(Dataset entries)
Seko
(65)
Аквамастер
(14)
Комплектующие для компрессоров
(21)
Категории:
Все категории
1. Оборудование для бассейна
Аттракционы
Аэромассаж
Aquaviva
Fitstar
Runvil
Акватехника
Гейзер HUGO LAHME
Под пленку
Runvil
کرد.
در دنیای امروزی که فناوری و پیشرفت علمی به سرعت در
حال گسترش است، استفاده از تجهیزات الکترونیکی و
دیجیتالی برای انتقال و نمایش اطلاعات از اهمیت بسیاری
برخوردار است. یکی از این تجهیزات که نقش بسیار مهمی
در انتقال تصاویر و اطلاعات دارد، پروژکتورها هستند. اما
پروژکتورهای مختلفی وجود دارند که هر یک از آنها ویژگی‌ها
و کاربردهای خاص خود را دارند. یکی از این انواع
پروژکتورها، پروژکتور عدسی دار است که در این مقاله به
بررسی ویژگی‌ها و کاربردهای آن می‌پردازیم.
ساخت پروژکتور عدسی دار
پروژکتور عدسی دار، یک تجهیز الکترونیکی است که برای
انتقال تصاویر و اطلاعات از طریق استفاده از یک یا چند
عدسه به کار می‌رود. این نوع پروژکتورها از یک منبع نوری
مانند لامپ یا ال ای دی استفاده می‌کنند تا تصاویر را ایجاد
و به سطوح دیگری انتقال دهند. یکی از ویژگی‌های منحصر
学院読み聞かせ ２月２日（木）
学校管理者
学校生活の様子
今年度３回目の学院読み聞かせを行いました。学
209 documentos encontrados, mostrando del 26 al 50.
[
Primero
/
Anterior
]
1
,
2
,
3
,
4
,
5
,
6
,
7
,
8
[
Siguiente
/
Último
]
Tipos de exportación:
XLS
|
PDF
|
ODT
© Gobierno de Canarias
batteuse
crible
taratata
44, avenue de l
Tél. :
---
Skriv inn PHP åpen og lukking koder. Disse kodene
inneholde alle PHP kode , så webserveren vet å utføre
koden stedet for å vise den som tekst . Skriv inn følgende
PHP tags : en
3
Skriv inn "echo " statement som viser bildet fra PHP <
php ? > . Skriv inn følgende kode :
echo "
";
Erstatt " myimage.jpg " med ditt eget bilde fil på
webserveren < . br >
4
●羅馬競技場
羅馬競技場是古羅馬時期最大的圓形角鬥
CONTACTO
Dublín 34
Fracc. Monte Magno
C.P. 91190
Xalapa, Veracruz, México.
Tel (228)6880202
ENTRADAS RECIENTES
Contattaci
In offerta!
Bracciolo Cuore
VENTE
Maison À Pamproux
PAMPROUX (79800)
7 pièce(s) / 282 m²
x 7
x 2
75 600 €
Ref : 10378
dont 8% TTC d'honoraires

TASK DIRECTIONS » The answer must be every line from the entries above that holds the string "ویژگی".

ANSWER FOR THIS EXERCISE »
پروژکتورهای مختلفی وجود دارند که هر یک از آنها ویژگی‌ها
بررسی ویژگی‌ها و کاربردهای آن می‌پردازیم.
و به سطوح دیگری انتقال دهند. یکی از ویژگی‌های منحصر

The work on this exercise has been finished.